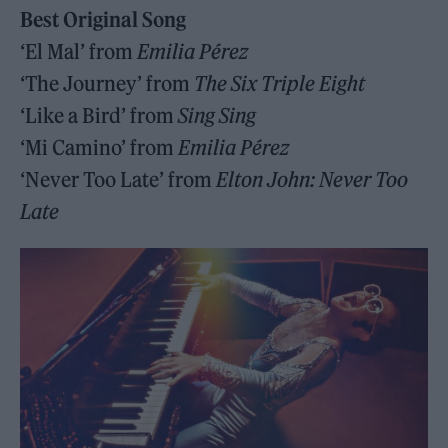
Best Original Song
‘El Mal’ from
Emilia Pérez
‘The Journey’ from
The Six Triple Eight
‘Like a Bird’ from
Sing Sing
‘Mi Camino’ from
Emilia Pérez
‘Never Too Late’ from
Elton John: Never Too
Late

────────────────────────────────────────

■ Exercise aim: Search the listing for the word "from", and copy every line in which it is found.

■ Problem solution:
‘El Mal’ from
‘The Journey’ from
‘Like a Bird’ from
‘Mi Camino’ from
‘Never Too Late’ from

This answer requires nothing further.